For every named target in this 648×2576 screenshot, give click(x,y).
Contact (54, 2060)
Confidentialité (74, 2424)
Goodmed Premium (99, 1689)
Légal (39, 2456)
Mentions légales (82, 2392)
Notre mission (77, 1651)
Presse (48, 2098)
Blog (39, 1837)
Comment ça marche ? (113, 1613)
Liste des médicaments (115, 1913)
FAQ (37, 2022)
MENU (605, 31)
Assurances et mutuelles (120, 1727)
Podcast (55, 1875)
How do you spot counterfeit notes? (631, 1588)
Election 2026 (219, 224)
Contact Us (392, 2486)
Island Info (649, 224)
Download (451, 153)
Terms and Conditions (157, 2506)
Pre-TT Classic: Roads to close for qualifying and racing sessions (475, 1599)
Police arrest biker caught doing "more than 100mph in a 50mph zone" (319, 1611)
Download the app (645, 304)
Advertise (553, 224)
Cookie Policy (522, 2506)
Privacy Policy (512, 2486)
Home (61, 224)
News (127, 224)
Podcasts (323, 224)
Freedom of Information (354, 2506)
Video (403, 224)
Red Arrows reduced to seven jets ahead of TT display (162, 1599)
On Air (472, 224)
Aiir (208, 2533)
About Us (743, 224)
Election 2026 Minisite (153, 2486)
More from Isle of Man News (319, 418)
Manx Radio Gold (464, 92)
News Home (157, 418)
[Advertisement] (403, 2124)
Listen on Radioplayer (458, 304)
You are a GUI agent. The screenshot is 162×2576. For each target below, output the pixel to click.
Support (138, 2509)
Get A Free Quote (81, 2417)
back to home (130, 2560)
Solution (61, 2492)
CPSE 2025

Exercise: State how many lines in the records contain the string "screenshot". Give the number with no words around it.

Final answer: 2